- _What is being asked_: Wherever pictures occur in the entries below, leave them out and retype the rest exactly.

- _Supplied data_:
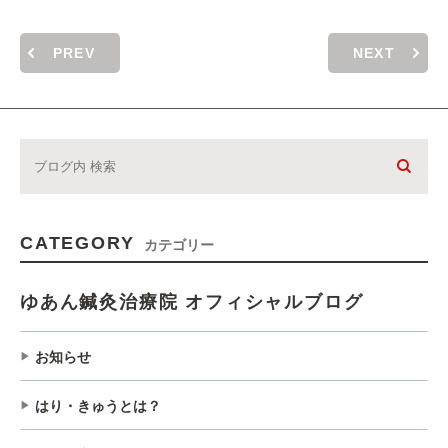
PREV
NEXT
CATEGORY
カテゴリー
ゆあん鍼灸治療院 オフィシャルブログ
お知らせ
はり・きゅうとは？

- _Written response_:
PREV
NEXT
CATEGORY
カテゴリー
ゆあん鍼灸治療院 オフィシャルブログ
お知らせ
はり・きゅうとは？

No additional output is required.